E lo spiega anche attraverso il Vangelo che racconta la chiamata degli apostoli, la familiarità del Signore con ciascuno. Andrea e Pietro «che  stavano lavorando con le reti, lasciarono le reti e seguirono Gesù. Giovanni e Giacomo, lo stesso: lasciarono il padre e i ragazzi che lavoravano con loro e seguirono Gesù. La chiamata è stata proprio nel loro mestiere di pescatori. E questo passo del Vangelo di oggi, questo miracolo, della pesca miracolosa ci fa pensare ad altra pesca miracolosa, quella che racconta Luca, nel capitolo quinto: anche lì è successo lo stesso. Hanno avuto una pesca, quando loro pensavano di non averne. Dopo la predica, Gesù ha detto: “Prendete il largo” – “Ma abbiamo lavorato tutta la notte e non abbiamo preso nulla!” – “Andate”. “Fiducioso nella tua parola – disse Pietro – getterò le reti”. Lì era tanta la quantità – dice il Vangelo – che “furono presi da stupore”, da quel miracolo. Oggi, in quest’altra pesca non si parla di stupore. Si vede una certa naturalità, si vede che c’è stato un progresso, un cammino andato nella conoscenza del Signore, nell’intimità con il Signore; io dirò la parola giusta: nella familiarità con il Signore».

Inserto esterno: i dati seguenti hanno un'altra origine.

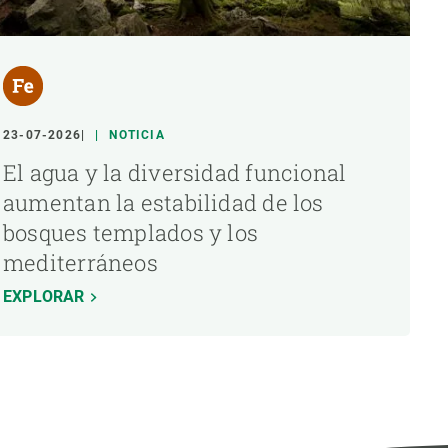
23-07-2026
NOTICIA
El agua y la diversidad funcional
aumentan la estabilidad de los
bosques templados y los
mediterráneos
EXPLORAR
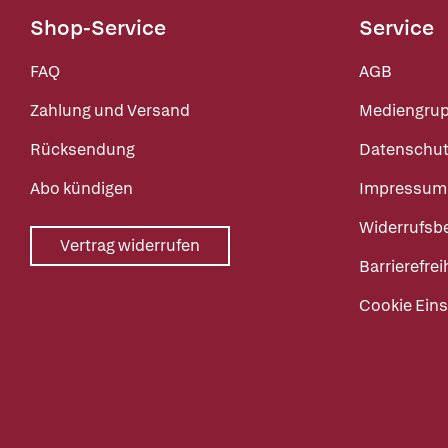
Shop-Service
Service
FAQ
AGB
Zahlung und Versand
Mediengru
Rücksendung
Datenschut
Abo kündigen
Impressum
Widerrufsb
Vertrag widerrufen
Barrierefrei
Cookie Eins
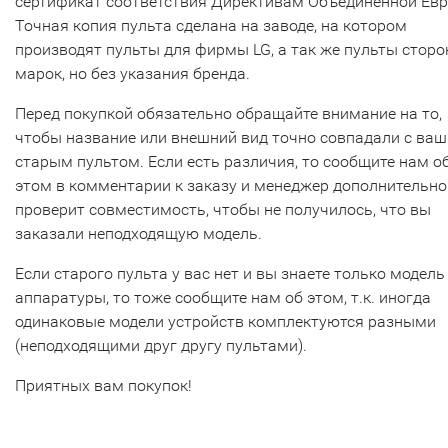
сертификат соответствия Директивам Объединенной Ев
Точная копия пульта сделана на заводе, на котором
производят пульты для фирмы LG, а так же пульты сторо
марок, но без указания бренда.
Перед покупкой обязательно обращайте внимание на то,
чтобы название или внешний вид точно совпадали с ва
старым пультом. Если есть различия, то сообщите нам о
этом в комментарии к заказу и менеджер дополнительно
проверит совместимость, чтобы не получилось, что вы
заказали неподходящую модель.
Если старого пульта у вас нет и вы знаете только модель
аппаратуры, то тоже сообщите нам об этом, т.к. иногда
одинаковые модели устройств комплектуются разными
(неподходящими друг другу пультами).
Приятных вам покупок!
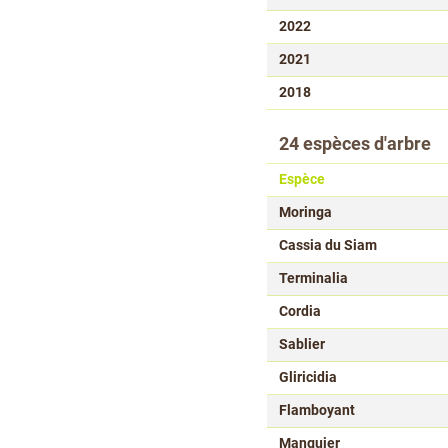
2022
2021
2018
24 espèces d'arbre
Espèce
Moringa
Cassia du Siam
Terminalia
Cordia
Sablier
Gliricidia
Flamboyant
Manguier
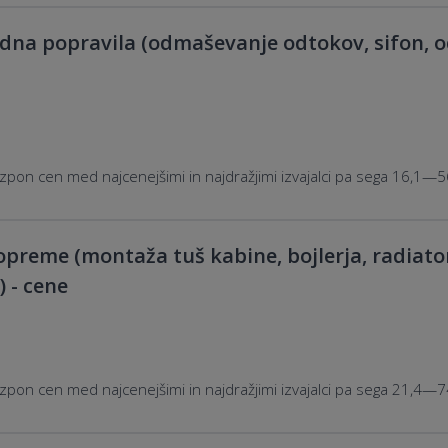
na popravila (odmaševanje odtokov, sifon, od
pon cen med najcenejšimi in najdražjimi izvajalci pa sega 16,1—5
preme (montaža tuš kabine, bojlerja, radiato
) - cene
pon cen med najcenejšimi in najdražjimi izvajalci pa sega 21,4—7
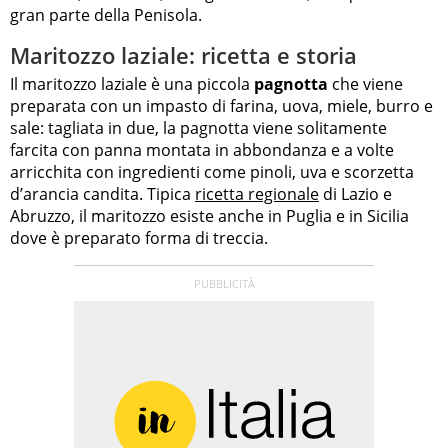
gran parte della Penisola.
Maritozzo laziale: ricetta e storia
Il maritozzo laziale è una piccola
pagnotta
che viene
preparata con un impasto di farina, uova, miele, burro e
sale: tagliata in due, la pagnotta viene solitamente
farcita con panna montata in abbondanza e a volte
arricchita con ingredienti come pinoli, uva e scorzetta
d’arancia candita. Tipica
ricetta regionale
di Lazio e
Abruzzo, il maritozzo esiste anche in Puglia e in Sicilia
dove è preparato forma di treccia.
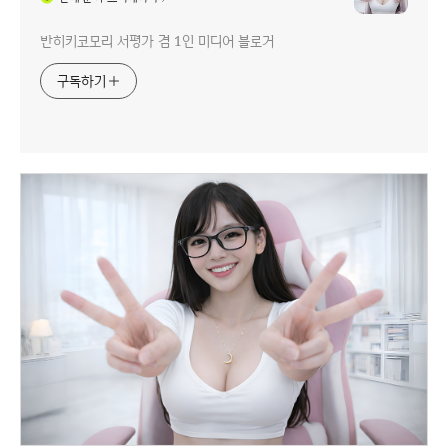
반히키코모리 서평가 겸 1인 미디어 블로거
구독하기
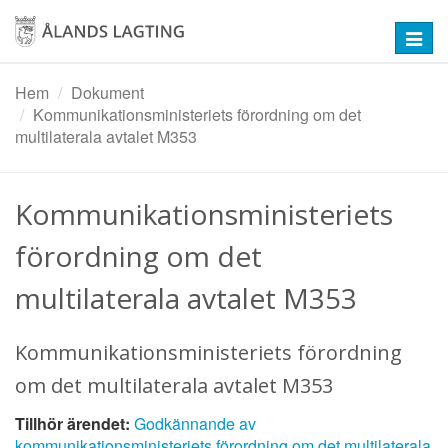
Hoppa
till
Toggl
huvudinnehåll
navig
Hem
Dokument
Kommunikationsministeriets förordning om det
multilaterala avtalet M353
Kommunikationsministeriets
förordning om det
multilaterala avtalet M353
Kommunikationsministeriets förordning
om det multilaterala avtalet M353
Tillhör ärendet:
Godkännande av
kommunikationsministeriets förordning om det multilaterala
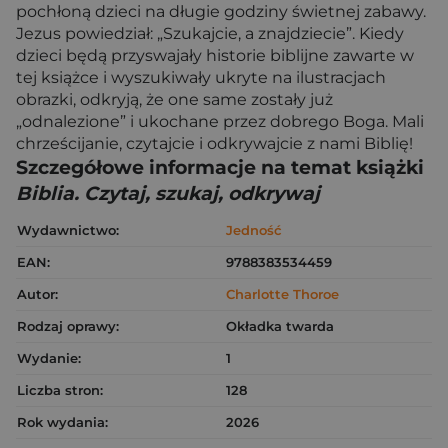
pochłoną dzieci na długie godziny świetnej zabawy.
Jezus powiedział: „Szukajcie, a znajdziecie”. Kiedy
dzieci będą przyswajały historie biblijne zawarte w
tej książce i wyszukiwały ukryte na ilustracjach
obrazki, odkryją, że one same zostały już
„odnalezione” i ukochane przez dobrego Boga. Mali
chrześcijanie, czytajcie i odkrywajcie z nami Biblię!
Szczegółowe informacje na temat książki
Biblia. Czytaj, szukaj, odkrywaj
Wydawnictwo:
Jedność
EAN:
9788383534459
Autor:
Charlotte Thoroe
Rodzaj oprawy:
Okładka twarda
Wydanie:
1
Liczba stron:
128
Rok wydania:
2026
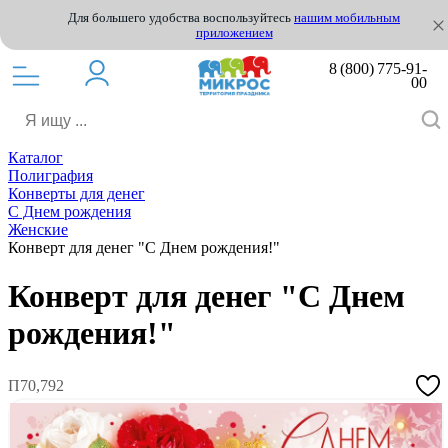
Для большего удобства воспользуйтесь
нашим мобильным
приложением
8 (800) 775-91-
00
Каталог
Полиграфия
Конверты для денег
С Днем рождения
Женские
Конверт для денег "С Днем рождения!"
Конверт для денег "С Днем
рождения!"
П70,792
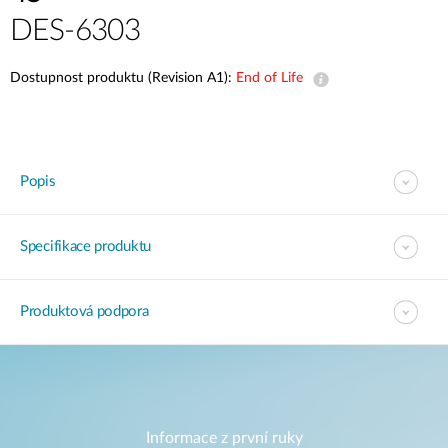
DES-6303
Dostupnost produktu (Revision A1):
End of Life
Popis
Specifikace produktu
Produktová podpora
Informace z první ruky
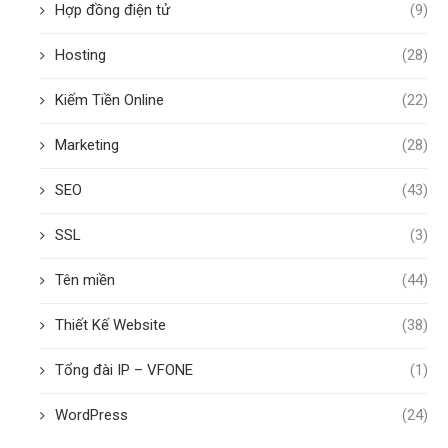
Hợp đồng điện tử
(9)
Hosting
(28)
Kiếm Tiền Online
(22)
Marketing
(28)
SEO
(43)
SSL
(3)
Tên miền
(44)
Thiết Kế Website
(38)
Tổng đài IP – VFONE
(1)
WordPress
(24)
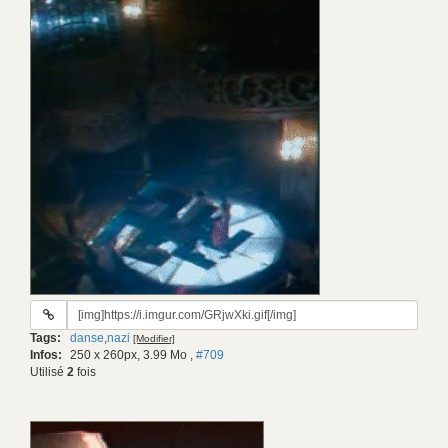
URL
du
Tags:
danse
,
nazi
[Modifier]
gif:
Infos:
250 x 260px, 3.99 Mo
,
#709
Utilisé
2
fois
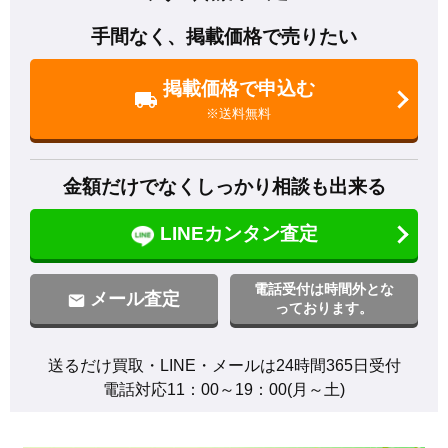
手間なく、掲載価格で売りたい
掲載価格で申込む
※送料無料
金額だけでなくしっかり相談も出来る
LINEカンタン査定
電話受付は時間外とな
メール査定
っております。
送るだけ買取・LINE・メールは24時間365日受付

電話対応11：00～19：00(月～土)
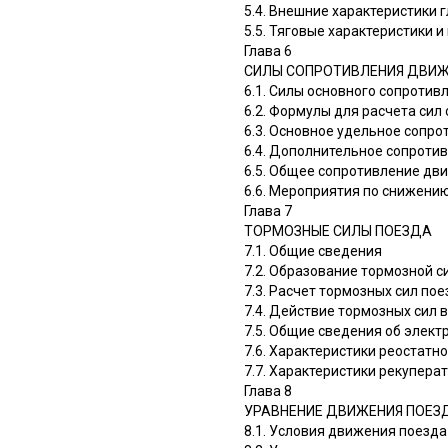
5.4. Внешние характеристики 
5.5. Тяговые характеристики и
Глава 6
СИЛЫ СОПРОТИВЛЕНИЯ ДВИ
6.1. Силы основного сопроти
6.2. Формулы для расчета си
6.3. Основное удельное сопр
6.4. Дополнительное сопрот
6.5. Общее сопротивление дв
6.6. Мероприятия по снижени
Глава 7
ТОРМОЗНЫЕ СИЛЫ ПОЕЗДА
7.1. Общие сведения
7.2. Образование тормозной 
7.3. Расчет тормозных сил пое
7.4. Действие тормозных сил
7.5. Общие сведения об элек
7.6. Характеристики реостатн
7.7. Характеристики рекупер
Глава 8
УРАВНЕНИЕ ДВИЖЕНИЯ ПОЕЗ
8.1. Условия движения поезда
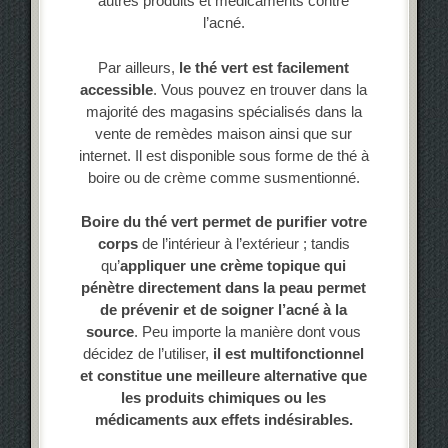
autres produits et médicaments contre
l’acné.
Par ailleurs,
le thé vert est facilement
accessible
. Vous pouvez en trouver dans la
majorité des magasins spécialisés dans la
vente de remèdes maison ainsi que sur
internet. Il est disponible sous forme de thé à
boire ou de crème comme susmentionné.
Boire du thé vert permet de purifier votre
corps
de l’intérieur à l’extérieur ; tandis
qu’
appliquer une crème topique qui
pénètre directement dans la peau permet
de prévenir et de soigner l’acné à la
source
. Peu importe la manière dont vous
décidez de l’utiliser,
il est multifonctionnel
et constitue une meilleure alternative que
les produits chimiques ou les
médicaments aux effets indésirables.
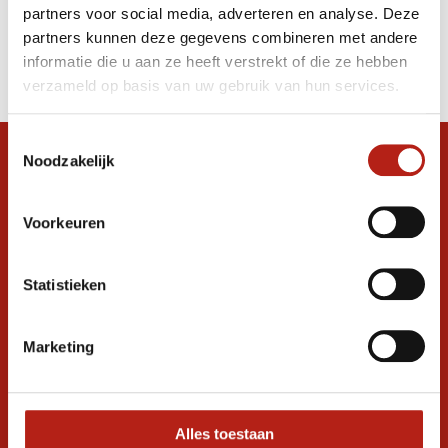
partners voor social media, adverteren en analyse. Deze
Producten
partners kunnen deze gegevens combineren met andere
informatie die u aan ze heeft verstrekt of die ze hebben
Filter
verzameld op basis van uw gebruik van hun services.
Sorteren op
Toestemmingsselectie
Noodzakelijk
Snel antwoord op je vraag?
Stel je vraag in de chat, en we helpen je
graag verder. 24/7
Voorkeuren
Volg ons
Statistieken
Marketing
Ontvang de nieuwste aanbiedingen en
promoties
Inschrijven voor
korting
Alles toestaan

E poi sottolinea che, «quando Giovanni vide questo, disse a Pietro: “Ma è il Signore!”, e Pietro si strinse le vesti, si gettò in acqua per andare dal Signore. La prima volta, si è inginocchiato davanti a Lui: “Allontanati da me, Signore, che sono un peccatore”. Questa volta non dice nulla, è più naturale. Nessuno domandava: “Chi sei?”. Sapevano che era il Signore, era naturale, l’incontro con il Signore. La familiarità degli apostoli con il Signore era cresciuta».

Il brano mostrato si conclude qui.